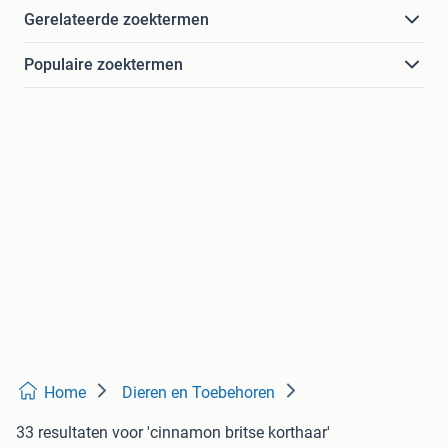
Gerelateerde zoektermen
Populaire zoektermen
Home
Dieren en Toebehoren
33 resultaten
voor 'cinnamon britse korthaar'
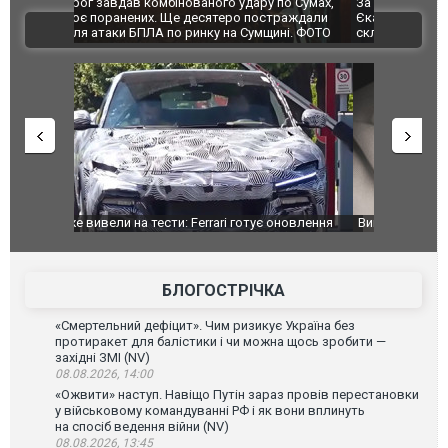
по Сумах,
За 2000 кілометрів від кордону з Україною: в
"Мої іграш
траждали
Єкатеринбурзі після атаки дронів загорівся
суперкарів
ВІДЕО
ині. ФОТО
склад Wildberries. ФОТО. ВІДЕО
оновлення
Вийшов трейлер нової екранізації легендарного
Зеленський
фільму "Афера Томаса Крауна"
перемовин
БЛОГОСТРІЧКА
«Смертельний дефіцит». Чим ризикує Україна без
протиракет для балістики і чи можна щось зробити —
західні ЗМІ (NV)
08.08.2026, 14:00
«Ожвити» наступ. Навіщо Путін зараз провів перестановки
у військовому командуванні РФ і як вони вплинуть
на спосіб ведення війни (NV)
08.08.2026, 13:45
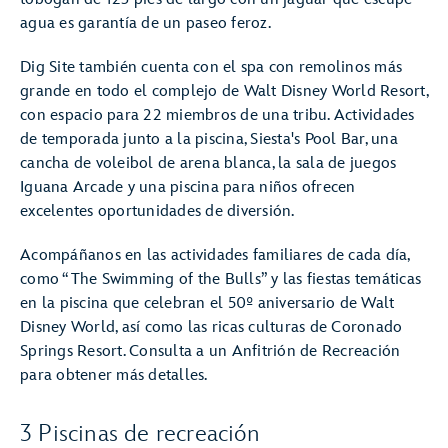
agua es garantía de un paseo feroz.
Dig Site también cuenta con el spa con remolinos más
grande en todo el complejo de Walt Disney World Resort,
con espacio para 22 miembros de una tribu. Actividades
de temporada junto a la piscina, Siesta's Pool Bar, una
cancha de voleibol de arena blanca, la sala de juegos
Iguana Arcade y una piscina para niños ofrecen
excelentes oportunidades de diversión.
Acompáñanos en las actividades familiares de cada día,
como “The Swimming of the Bulls” y las fiestas temáticas
en la piscina que celebran el 50º aniversario de Walt
Disney World, así como las ricas culturas de Coronado
Springs Resort. Consulta a un Anfitrión de Recreación
para obtener más detalles.
3 Piscinas de recreación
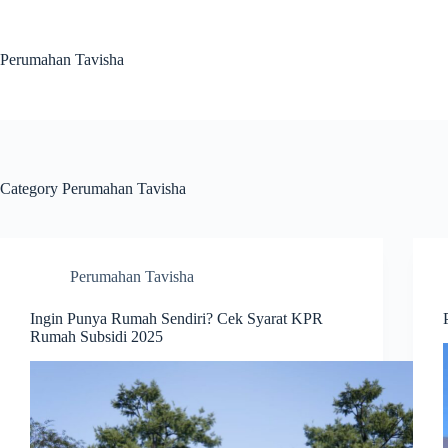
Skip
to
content
Perumahan Tavisha
Category
Perumahan Tavisha
Perumahan Tavisha
Ingin Punya Rumah Sendiri? Cek Syarat KPR
Rumah Subsidi 2025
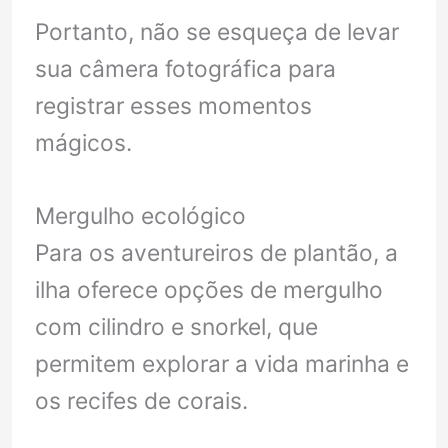
Portanto, não se esqueça de levar
sua câmera fotográfica para
registrar esses momentos
mágicos.
Mergulho ecológico
Para os aventureiros de plantão, a
ilha oferece opções de mergulho
com cilindro e snorkel, que
permitem explorar a vida marinha e
os recifes de corais.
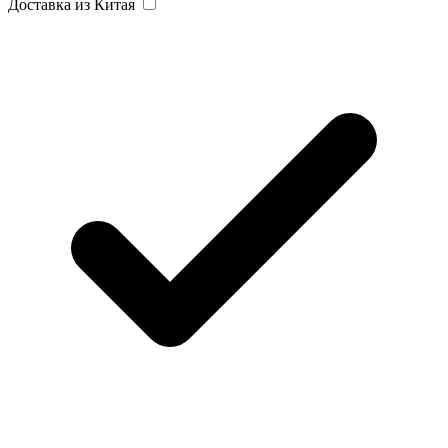
Доставка из Китая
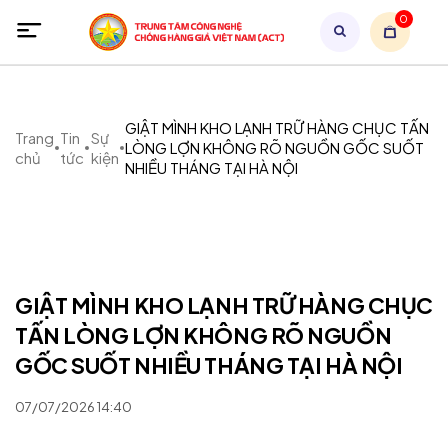
0
GIẬT MÌNH KHO LẠNH TRỮ HÀNG CHỤC TẤN
Trang
Tin
Sự
LÒNG LỢN KHÔNG RÕ NGUỒN GỐC SUỐT
chủ
tức
kiện
NHIỀU THÁNG TẠI HÀ NỘI
GIẬT MÌNH KHO LẠNH TRỮ HÀNG CHỤC
TẤN LÒNG LỢN KHÔNG RÕ NGUỒN
GỐC SUỐT NHIỀU THÁNG TẠI HÀ NỘI
07/07/2026 14:40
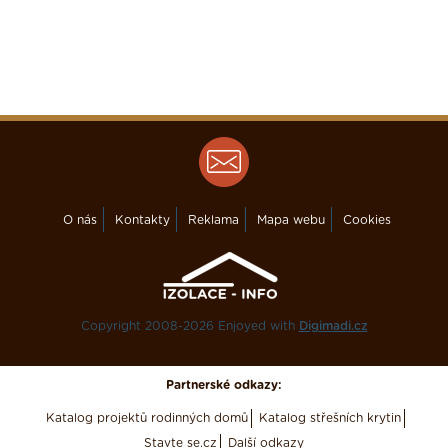
O nás
Kontakty
Reklama
Mapa webu
Cookies
Copyright 2008-2026 Enjoyed with
Digimadi.cz
Partnerské odkazy:
Katalog projektů rodinných domů
Katalog střešních krytin
Stavte se.cz
Další odkazy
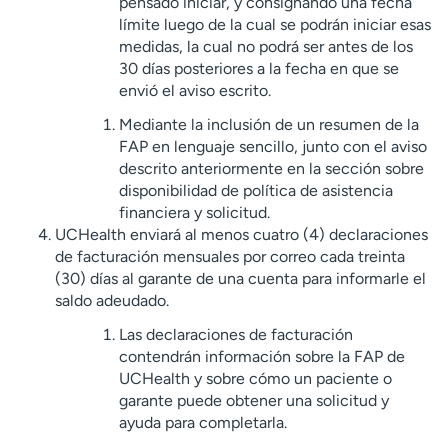
pensado iniciar, y consignando una fecha
límite luego de la cual se podrán iniciar esas
medidas, la cual no podrá ser antes de los
30 días posteriores a la fecha en que se
envió el aviso escrito.
Mediante la inclusión de un resumen de la
FAP en lenguaje sencillo, junto con el aviso
descrito anteriormente en la sección sobre
disponibilidad de política de asistencia
financiera y solicitud.
UCHealth enviará al menos cuatro (4) declaraciones
de facturación mensuales por correo cada treinta
(30) días al garante de una cuenta para informarle el
saldo adeudado.
Las declaraciones de facturación
contendrán información sobre la FAP de
UCHealth y sobre cómo un paciente o
garante puede obtener una solicitud y
ayuda para completarla.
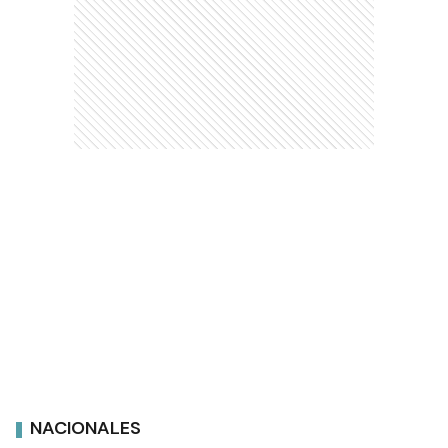
NACIONALES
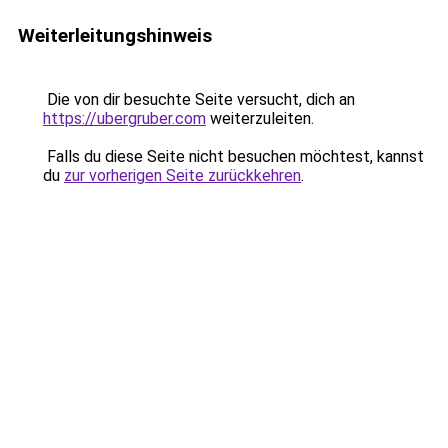
Weiterleitungshinweis
Die von dir besuchte Seite versucht, dich an
https://ubergruber.com
weiterzuleiten.
Falls du diese Seite nicht besuchen möchtest, kannst
du
zur vorherigen Seite zurückkehren
.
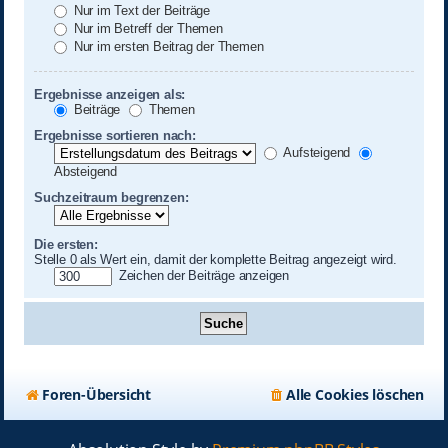
Nur im Text der Beiträge
Nur im Betreff der Themen
Nur im ersten Beitrag der Themen
Ergebnisse anzeigen als:
Beiträge
Themen
Ergebnisse sortieren nach:
Aufsteigend
Absteigend
Suchzeitraum begrenzen:
Die ersten:
Stelle 0 als Wert ein, damit der komplette Beitrag angezeigt wird.
Zeichen der Beiträge anzeigen
Foren-Übersicht
Alle Cookies löschen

────────────────

Problem requirements:
Transcribe the whole listing, character for character, but not its images.

Answer for this exercise:
Gerelateerde zoektermen
Populaire zoektermen
Home
Dieren en Toebehoren
33 resultaten
voor 'cinnamon britse korthaar'
по Сумах,
За 2000 кілометрів від кордону з Україною: в
"Мої іграш
траждали
Єкатеринбурзі після атаки дронів загорівся
суперкарів
ВІДЕО
ині. ФОТО
склад Wildberries. ФОТО. ВІДЕО
оновлення
Вийшов трейлер нової екранізації легендарного
Зеленський
фільму "Афера Томаса Крауна"
перемовин
БЛОГОСТРІЧКА
«Смертельний дефіцит». Чим ризикує Україна без
протиракет для балістики і чи можна щось зробити —
західні ЗМІ (NV)
08.08.2026, 14:00
«Ожвити» наступ. Навіщо Путін зараз провів перестановки
у військовому командуванні РФ і як вони вплинуть
на спосіб ведення війни (NV)
08.08.2026, 13:45
agua es garantía de un paseo feroz.
Dig Site también cuenta con el spa con remolinos más
grande en todo el complejo de Walt Disney World Resort,
con espacio para 22 miembros de una tribu. Actividades
de temporada junto a la piscina, Siesta's Pool Bar, una
cancha de voleibol de arena blanca, la sala de juegos
Iguana Arcade y una piscina para niños ofrecen
excelentes oportunidades de diversión.
Acompáñanos en las actividades familiares de cada día,
como “The Swimming of the Bulls” y las fiestas temáticas
en la piscina que celebran el 50º aniversario de Walt
Disney World, así como las ricas culturas de Coronado
Springs Resort. Consulta a un Anfitrión de Recreación
para obtener más detalles.
3 Piscinas de recreación
Skip
to
content
Perumahan Tavisha
Category
Perumahan Tavisha
Perumahan Tavisha
Ingin Punya Rumah Sendiri? Cek Syarat KPR
Rumah Subsidi 2025
Portanto, não se esqueça de levar
sua câmera fotográfica para
registrar esses momentos
mágicos.
Mergulho ecológico
Para os aventureiros de plantão, a
ilha oferece opções de mergulho
com cilindro e snorkel, que
permitem explorar a vida marinha e
os recifes de corais.
Доставка из Китая
0
GIẬT MÌNH KHO LẠNH TRỮ HÀNG CHỤC TẤN
Trang
Tin
Sự
LÒNG LỢN KHÔNG RÕ NGUỒN GỐC SUỐT
chủ
tức
kiện
NHIỀU THÁNG TẠI HÀ NỘI
GIẬT MÌNH KHO LẠNH TRỮ HÀNG CHỤC
TẤN LÒNG LỢN KHÔNG RÕ NGUỒN
GỐC SUỐT NHIỀU THÁNG TẠI HÀ NỘI
07/07/2026 14:40
O nás
Kontakty
Reklama
Mapa webu
Cookies
Copyright 2008-2026 Enjoyed with
Digimadi.cz
Partnerské odkazy:
Katalog projektů rodinných domů
Katalog střešních krytin
Stavte se.cz
Další odkazy
pensado iniciar, y consignando una fecha
límite luego de la cual se podrán iniciar esas
medidas, la cual no podrá ser antes de los
30 días posteriores a la fecha en que se
envió el aviso escrito.
Mediante la inclusión de un resumen de la
FAP en lenguaje sencillo, junto con el aviso
descrito anteriormente en la sección sobre
disponibilidad de política de asistencia
financiera y solicitud.
UCHealth enviará al menos cuatro (4) declaraciones
de facturación mensuales por correo cada treinta
(30) días al garante de una cuenta para informarle el
saldo adeudado.
Las declaraciones de facturación
contendrán información sobre la FAP de
UCHealth y sobre cómo un paciente o
garante puede obtener una solicitud y
ayuda para completarla.
NACIONALES
Weiterleitungshinweis
Die von dir besuchte Seite versucht, dich an
https://ubergruber.com
weiterzuleiten.
Falls du diese Seite nicht besuchen möchtest, kannst
du
zur vorherigen Seite zurückkehren
.
Nur im Text der Beiträge
Nur im Betreff der Themen
Nur im ersten Beitrag der Themen
Ergebnisse anzeigen als:
Beiträge
Themen
Ergebnisse sortieren nach:
Aufsteigend
Absteigend
Suchzeitraum begrenzen:
Die ersten:
Stelle 0 als Wert ein, damit der komplette Beitrag angezeigt wird.
Zeichen der Beiträge anzeigen
Foren-Übersicht
Alle Cookies löschen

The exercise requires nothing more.